À côté de la réforme catholique et de la réforme protestante, qui relèvent toutes deux du type de l'Église, le xvie siècle a connu une réforme qui est du type de la secte. On l'appelle troisième réforme, réforme de gauche (Leftwingers) ou réforme radicale. Cette dernière expression paraît la plus apte à caractériser ses principes. Il s'agit en effet ici non plus de réforme personnelle, ni de re-formation selon la Bible d'une chrétienté et d'une Église en quelque sorte simplement déformées, mais bien d'un effort pour reprendre à la racine (radix) le problème de l'Église chrétienne. Les radicaux enseignent tous que l'Église est déchue depuis Constantin (ou le pape Sylvestre), qu'il n'y a donc plus d'Église et qu'il faut la restituer selon le modèle offert par l'Écriture.

Le radicalisme religieux s'est exprimé, au xvie siècle, dans quatre mouvements distincts : celui de Thomas Münzer ; celui de Melchior Hofmann, avec son prolongement munstérien ; l'anabaptisme pacifique suisse, allemand du Sud et hollandais ; l'antitrinitarisme ou socinianisme. Münzer et l'épisode du royaume de Dieu de Münster (Westphalie) évoquent un mouvement révolutionnaire, appuyé sur les classes défavorisées de l'Empire. Hofmann était un chiliaste pacifiste. L'anabaptisme suisse et l'antitrinitarisme, également pacifiques, ont d'abord touché les classes pauvres de la société. L'antitrinitarisme, d'origine italienne et rhétique, a surtout fleuri en Pologne, en Transylvanie et dans les territoires de la Baltique. Il se distingue des mouvements précédents par une critique intellectuelle extrêmement poussée de la christologie traditionnelle.

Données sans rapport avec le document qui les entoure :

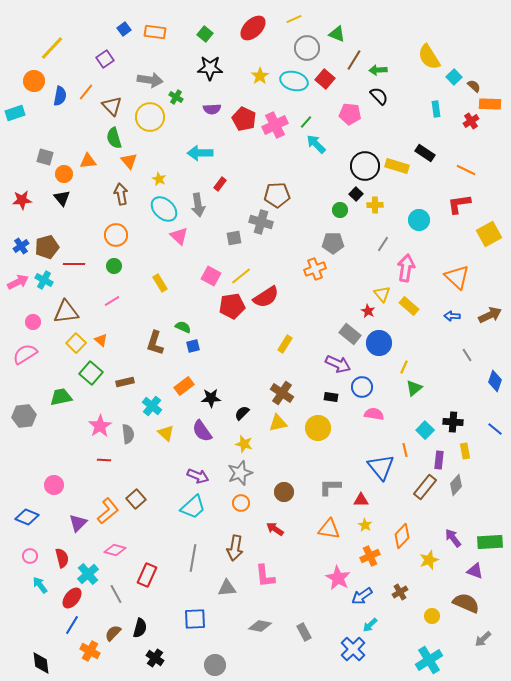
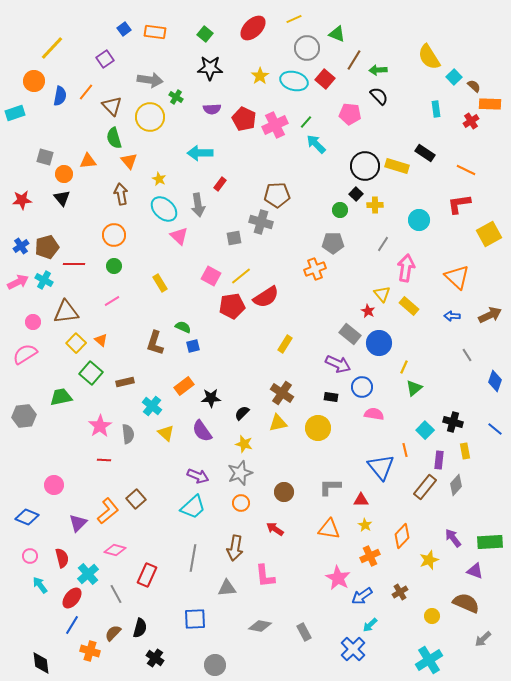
orange circle at (116, 235): moved 2 px left
black cross at (453, 422): rotated 12 degrees clockwise
orange cross at (90, 651): rotated 12 degrees counterclockwise
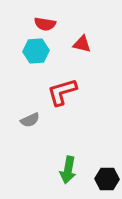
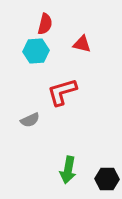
red semicircle: rotated 85 degrees counterclockwise
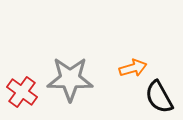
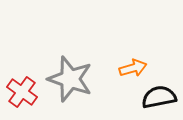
gray star: rotated 18 degrees clockwise
black semicircle: rotated 108 degrees clockwise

Les formes d'organisation de ces quatre courants de la réforme radicale présentent une certaine variété. Chez Münzer, chez Hofmann et dans le royaume de Münster, l'accent est mis sur le rassemblement des élus en vue de la parousie. Le Bund, ou ligue, caractérise l'activité de Münzer. Selon une version non révolutionnaire, c'est aussi le cas chez Hofmann. Mais, à Münster, la ligue s'enferme dans les murs d'une cité et donne naissance à un communisme de vie annonciateur du millénium. Les anabaptistes pacifistes et les antitrinitariens manifestent plus d'attention au groupement des convertis, et à leur vie hic et nunc, qu'à l'instauration du royaume à venir. Leurs assemblées locales pratiquent l'entraide, mais non la communauté de vie à proprement parler. Pourtant, les adeptes d'une branche de l'anabaptisme pacifiste, les houttériens, vivent en fraternités d'habitation, de production et de consommation.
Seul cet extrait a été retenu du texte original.